第13話 襲撃

 今日の竜舎には緊張感が走っていた。お昼までは比較的和やかに過ごしていたが、午後になってから街での見張り任務にあたっていた兵士の一人から、街に魔物が現れ、人を襲っているとの報を受け、状況は一変した。


「先発隊の報が帰ってこないな…」

魔物の中には飛翔するタイプのものも多く、女性が攫われているとも聞く。

飛んでいる魔物相手には竜騎士でないと戦うのは難しい事から竜騎士からも先発隊として出陣していったが、続報は何も届いていなかった。


「俺が竜と一緒に確認しに行きますか?」

魔物の数が報告よりも多く、苦戦しており報告に戻るだけの余力がないのかもしれない。

これ以上被害が拡大する前にと、マイルがイルに尋ねた時だった。


「え?」

ランが突然咆哮した。
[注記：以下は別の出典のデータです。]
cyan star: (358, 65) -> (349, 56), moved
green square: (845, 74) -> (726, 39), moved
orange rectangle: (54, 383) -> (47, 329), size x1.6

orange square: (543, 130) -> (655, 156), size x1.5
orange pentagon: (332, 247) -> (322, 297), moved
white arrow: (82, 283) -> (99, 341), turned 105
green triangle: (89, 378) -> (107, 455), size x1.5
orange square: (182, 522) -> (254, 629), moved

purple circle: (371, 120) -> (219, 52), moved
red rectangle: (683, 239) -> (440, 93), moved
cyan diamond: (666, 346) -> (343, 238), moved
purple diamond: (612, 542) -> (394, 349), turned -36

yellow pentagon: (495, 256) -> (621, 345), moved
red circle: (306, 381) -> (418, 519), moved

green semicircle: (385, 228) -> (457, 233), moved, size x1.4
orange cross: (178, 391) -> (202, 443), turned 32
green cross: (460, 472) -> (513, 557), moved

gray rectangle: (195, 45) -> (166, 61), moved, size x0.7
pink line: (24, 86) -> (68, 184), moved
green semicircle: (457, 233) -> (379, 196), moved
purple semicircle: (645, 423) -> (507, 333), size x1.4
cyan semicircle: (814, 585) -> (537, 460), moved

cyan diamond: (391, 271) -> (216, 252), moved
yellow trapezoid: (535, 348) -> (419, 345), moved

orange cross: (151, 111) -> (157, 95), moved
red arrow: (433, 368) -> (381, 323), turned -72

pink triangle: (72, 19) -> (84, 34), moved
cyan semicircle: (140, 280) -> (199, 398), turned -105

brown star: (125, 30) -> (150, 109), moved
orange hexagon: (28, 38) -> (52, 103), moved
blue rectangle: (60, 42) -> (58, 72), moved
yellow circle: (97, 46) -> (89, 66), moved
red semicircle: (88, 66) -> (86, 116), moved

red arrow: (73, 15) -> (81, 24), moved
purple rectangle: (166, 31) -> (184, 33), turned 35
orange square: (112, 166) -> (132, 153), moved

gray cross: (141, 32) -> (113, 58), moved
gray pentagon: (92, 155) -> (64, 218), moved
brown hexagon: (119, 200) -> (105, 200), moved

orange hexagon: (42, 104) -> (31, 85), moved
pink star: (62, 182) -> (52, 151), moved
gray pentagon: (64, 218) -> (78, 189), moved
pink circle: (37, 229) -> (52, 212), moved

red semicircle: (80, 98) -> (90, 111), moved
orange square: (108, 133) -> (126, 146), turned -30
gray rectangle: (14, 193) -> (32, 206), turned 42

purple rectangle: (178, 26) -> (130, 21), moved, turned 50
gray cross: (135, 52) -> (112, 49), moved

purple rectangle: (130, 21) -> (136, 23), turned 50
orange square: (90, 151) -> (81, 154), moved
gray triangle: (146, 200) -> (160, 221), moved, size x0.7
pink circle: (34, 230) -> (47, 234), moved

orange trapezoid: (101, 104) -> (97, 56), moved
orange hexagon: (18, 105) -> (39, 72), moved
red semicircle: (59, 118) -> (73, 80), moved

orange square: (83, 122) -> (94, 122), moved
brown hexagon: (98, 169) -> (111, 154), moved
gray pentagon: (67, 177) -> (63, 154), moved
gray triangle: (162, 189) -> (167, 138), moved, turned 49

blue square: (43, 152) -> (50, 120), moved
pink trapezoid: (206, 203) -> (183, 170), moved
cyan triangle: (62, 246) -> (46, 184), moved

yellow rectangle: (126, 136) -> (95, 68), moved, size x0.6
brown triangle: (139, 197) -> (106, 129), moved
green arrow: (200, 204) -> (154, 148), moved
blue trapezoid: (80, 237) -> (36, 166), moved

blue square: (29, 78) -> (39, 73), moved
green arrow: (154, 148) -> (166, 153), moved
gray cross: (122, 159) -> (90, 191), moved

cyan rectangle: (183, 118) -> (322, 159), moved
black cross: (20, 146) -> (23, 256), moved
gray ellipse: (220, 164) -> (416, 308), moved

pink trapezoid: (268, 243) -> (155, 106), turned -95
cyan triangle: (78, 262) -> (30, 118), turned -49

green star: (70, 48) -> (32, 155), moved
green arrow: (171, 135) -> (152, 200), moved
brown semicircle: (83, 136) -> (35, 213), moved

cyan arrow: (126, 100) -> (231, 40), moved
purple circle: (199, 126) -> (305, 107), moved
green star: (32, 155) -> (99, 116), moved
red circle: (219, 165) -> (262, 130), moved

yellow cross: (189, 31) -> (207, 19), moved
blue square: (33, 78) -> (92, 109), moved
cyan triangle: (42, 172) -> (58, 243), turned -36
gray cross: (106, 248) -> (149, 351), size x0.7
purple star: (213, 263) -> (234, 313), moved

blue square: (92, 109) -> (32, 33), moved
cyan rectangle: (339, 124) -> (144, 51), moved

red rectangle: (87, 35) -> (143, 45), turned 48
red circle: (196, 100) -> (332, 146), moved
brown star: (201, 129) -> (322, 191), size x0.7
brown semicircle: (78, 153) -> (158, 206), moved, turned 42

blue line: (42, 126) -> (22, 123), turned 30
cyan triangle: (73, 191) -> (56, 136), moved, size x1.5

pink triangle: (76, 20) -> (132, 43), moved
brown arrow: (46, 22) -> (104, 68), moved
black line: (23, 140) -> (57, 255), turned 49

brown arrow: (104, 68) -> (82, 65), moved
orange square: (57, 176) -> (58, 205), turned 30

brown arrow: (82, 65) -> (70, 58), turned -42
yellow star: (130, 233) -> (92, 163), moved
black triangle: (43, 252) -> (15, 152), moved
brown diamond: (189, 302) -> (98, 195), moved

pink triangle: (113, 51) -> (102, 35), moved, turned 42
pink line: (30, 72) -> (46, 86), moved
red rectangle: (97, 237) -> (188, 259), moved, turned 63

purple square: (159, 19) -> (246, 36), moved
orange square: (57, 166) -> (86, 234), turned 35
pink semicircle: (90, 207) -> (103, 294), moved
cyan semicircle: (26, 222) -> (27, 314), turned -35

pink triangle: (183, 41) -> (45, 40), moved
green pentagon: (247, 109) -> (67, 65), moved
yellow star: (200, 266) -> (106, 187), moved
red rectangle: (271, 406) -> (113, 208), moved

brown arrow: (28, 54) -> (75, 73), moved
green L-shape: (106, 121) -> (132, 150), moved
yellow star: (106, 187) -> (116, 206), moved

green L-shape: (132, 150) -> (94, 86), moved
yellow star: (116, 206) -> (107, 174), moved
その声に竜舎にいた多くの者がランの方を向いた。

しかし、ランはフラナの後方に迫っていた魔物に威嚇をしたのだ。

「フラナ!?」

魔物はランの威嚇にも怯む事なく、竜舎に潜入して、フラナを咥えて飛んで行ってしまった。


「落ち着け!」

ランはそれを見て追いかけようと飛び立ち、鎖が引っ張られた。それをイルは外した。

「お前が行ってどうすんだ!」

イルはランに飛び乗りフラナを追いかけて行ってしまった。


アルクも走って黒竜の鎖を外して黒竜に乗った。

「緊急事態の合図を出せ、そして副団長を呼んでこい」

イルやマイル達は先発隊の進展次第ですぐに増援に行けるように竜舎で待機していたが、副団長は城内で今回の作戦の統括をしていた。


「って、アルクさんも行かない方が良いのでは?」

騎乗許可はおりたらしいが、まだ竜騎士としての任務にあたるにはリハビリ等を経てからという事のはずだが、マイルよりも先に追いかけて行ってしまった。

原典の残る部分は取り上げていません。